The KSC crawlers are the largest tracked vehicles known. They move the Mobile Launcher Platform into the Vehicle Assembly Building and then to the Launch Pad with an assembled space vehicle. Maximum speed is 1.6km (one mile) per hour loaded, about 3.2 km (2 miles) per hour unloaded. Launch Pad to VAB trip time with the Mobile Launch Platform is about 5 hours. The crawler burns 568 liters (150 gallons) of diesel oil per mile.
The top of the orbiter is kept vertical within plus or minus 10 minutes of arc, about the diameter of a basketball during the journey. Leveling systems within the crawler keeps the platform level while negotiating the 5% ramp leading up to the pad surface.
The height of the crawler is 6 meters (20ft) to 8 meters (26 feet) adjustable.
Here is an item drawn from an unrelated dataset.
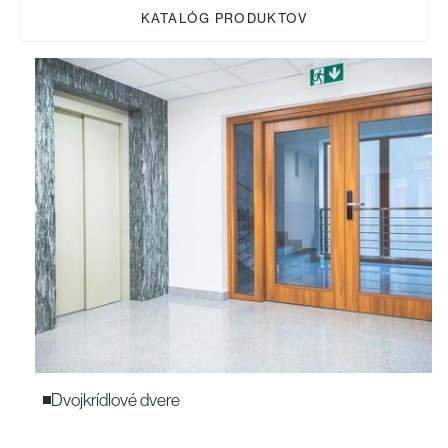
KATALÓG PRODUKTOV
Dvojkrídlové dvere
The top deck is flat and square, about the size of a baseball infield, 27 meters (90 feet) on a side. Two operator control cabs, one at each end of the chassis, are used to control all crawler systems.
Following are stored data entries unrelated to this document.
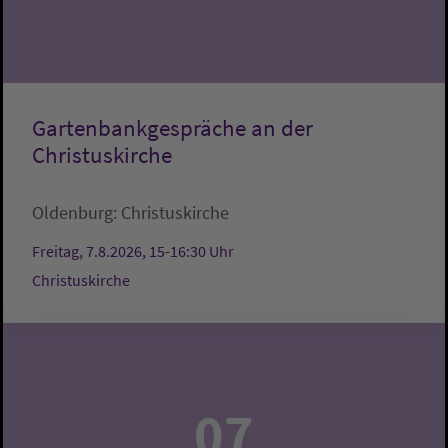
Gartenbankgespräche an der
Christuskirche
Oldenburg:
Christuskirche
Freitag, 7.8.2026, 15-16:30 Uhr
Christuskirche
07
KSC's two crawler-transporters have accumulated 1,243 miles since 1977. Including the Apollo years, the transporters have racked up 2,526 miles, about the same distance as a one-way trip from KSC to Los Angeles by interstate highway or a round trip between KSC and New York City.
Mobile Launch Platforms (MLP)
The three Mobile Launchers used in Apollo/Saturn operations were modified for use in Shuttle operations. With cranes, umbilical towers, and swing arms removed, the Mobile Launchers were redesignated Mobile Launcher Platforms (MLP). In place of one large opening in the platform, three smaller openings accommodate flames and hot exhaust gases from the solid rocket boosters and the orbiter engines. Segments of the dismantled umbilical towers are part of the perment installation at the launch pad, where they serve as sections of the Fixed Service Structure (FSS). A third apollo umbilical tower, removed from MLP-3, has been cut into 20 ft sections and placed in a field in the KSC industrial area. It may someday become reconstructed as part of the KSC tour route.
Tail Service Masts (TSM's), one on each side of the main engines exhausts hole provide umbilical connections for fuel and oxidizer, gases, ground electrical power and communications links. These Masts are 4.6m (15ft) long, 2.7m (9ft) wide and 9.4m (31 ft) high.
Launch Platform: Two-Story steel structure, 7.6 meters (25ft) high, 49 Meters (160ft) long and 41 meters (135ft)wide.
Positioned on 6 steel pedestals 7m (22ft) high when in the VAB or at the launch pad. At the pad, 4 extensible columns were used during the Apollo program were used to stiffen the MLP against rebound loads, should engine cutoff occur. They are no longer used for the Shuttle program.